Introduction
One of the best parts of summer in a large city is getting to use the bike-share program.
Chicago is no different in this respect. However, Chicago’s Divvy bike-share program has been accused of disproportionately locating bike-share stations in more white and affluent parts of the city.
Divvy Membership Skews White and Wealthy, But Hopefully Not for Long (StreetsBlog, 9/10/15)
Report: In Chicago, Bike Amenities Correlate With Gentrication (StreetsBlog, 1/15/16)
Divvy expansion leaves some areas feeling like third wheel (Suntimes, 4/26/15)
This project will use publicly available data to attempt to confirm or disconfirm these accusations.
Research Question
Are the Divvy bike-share stations disproportionately located in Chicago’s wealthier zip codes?
Hypotheses
\(H_0: B_1 = 0\) There is no relationship between the median sell price of homes and the number of Divvy station docks in Chicago zip codes.

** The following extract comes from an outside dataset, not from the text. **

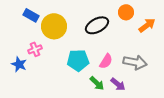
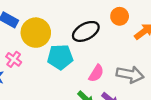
pink cross: (35, 49) -> (14, 59), turned -32
cyan pentagon: (78, 60) -> (60, 57), moved

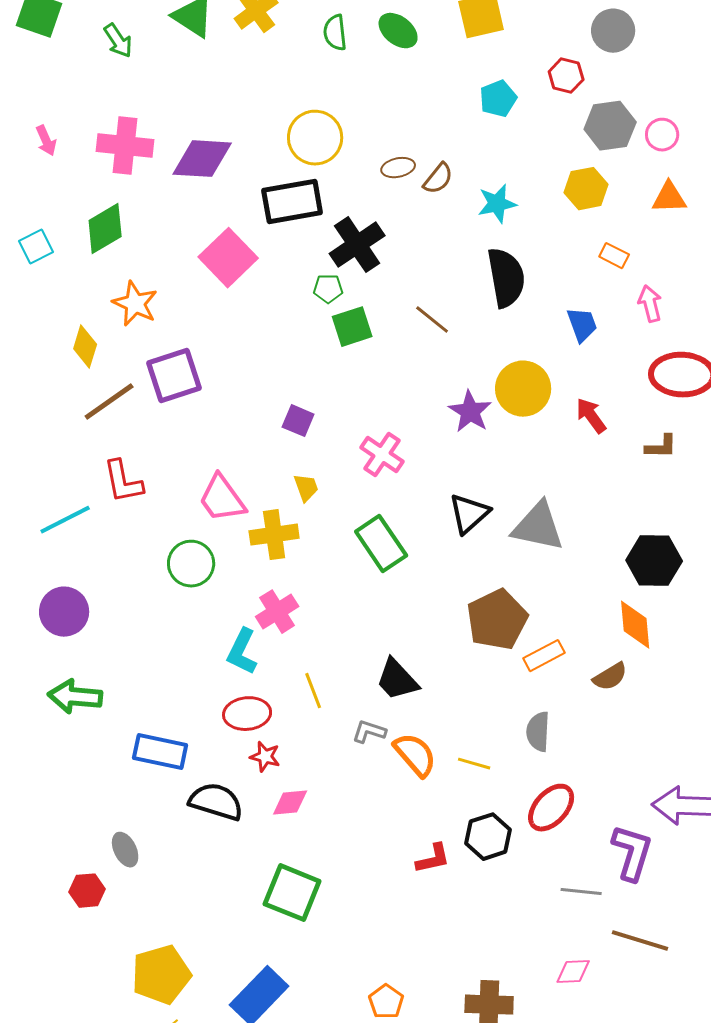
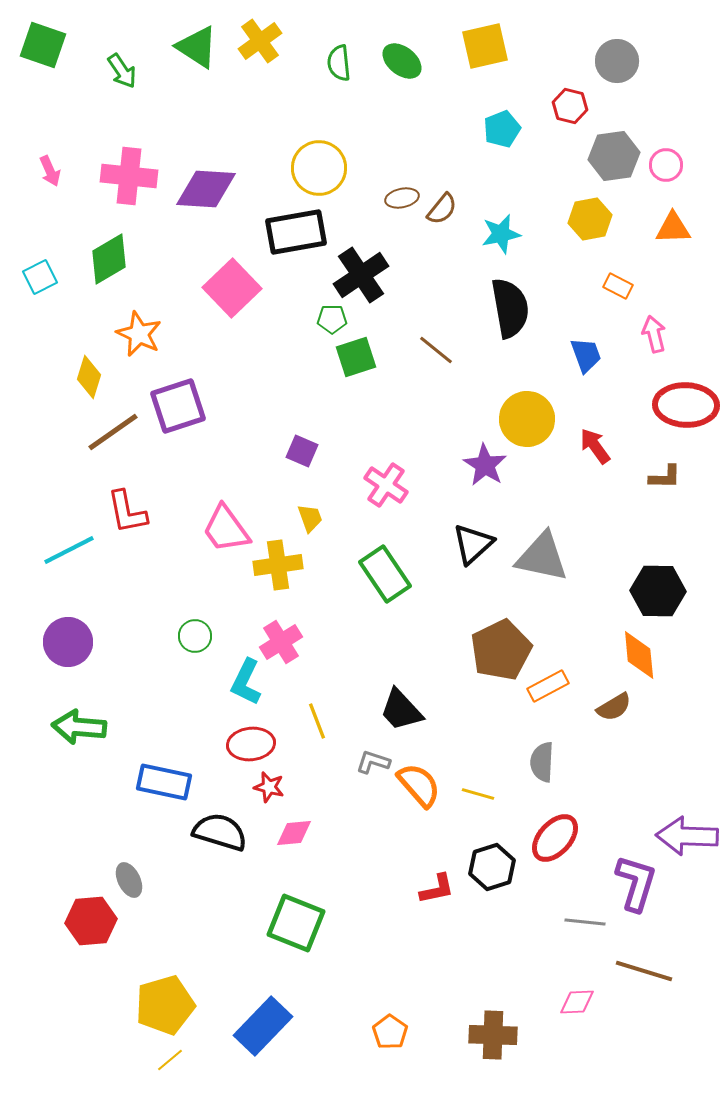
purple star: (470, 412) -> (485, 465), moved
green circle: (191, 564) -> (195, 636), moved, size x0.7
red hexagon: (87, 891) -> (91, 921), size x1.4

\(H_A: B_1 > 0\) There is a positive relationship between the median sell price of homes and the number of Divvy station docks in Chicago zip codes.
The Variables & Sources of Data
The Explanatory Variable: Sell Prices from Trulia.com
A zip code’s median sell price for single-family homes on Trulia.com will be used as a proxy to measure the wealth of that part of Chicago.
I scraped 4,500 sell prices from the JSON present on 150 browse pages
Web Scraping
#Inputs to loop
base_url <- "https://www.trulia.com/for_sale/Chicago,IL/SINGLE-FAMILY_HOME_type/"
pages <- 150
trulia_file <- "Trulia_file.csv"
aggregate_df <- data.frame()
reg_ex1 <- "var appState = "
reg_ex2 <- ";\\n var googleMapURL ="
my_samp <- seq(1, 3, by = .01)
#Loop to scrape pages
if (!trulia_file %in% list.files(getwd())){
for (i in 1:pages){
#pagination
current_url <- ifelse(i == 1,
base_url,
paste0(base_url, i, "_p/")
)
#get html
trulia_html <- current_url %>%
read_html() %>%
html_nodes("script") %>%
html_text()
#get json from html
json_text <- trulia_html[str_detect(trulia_html, reg_ex1)]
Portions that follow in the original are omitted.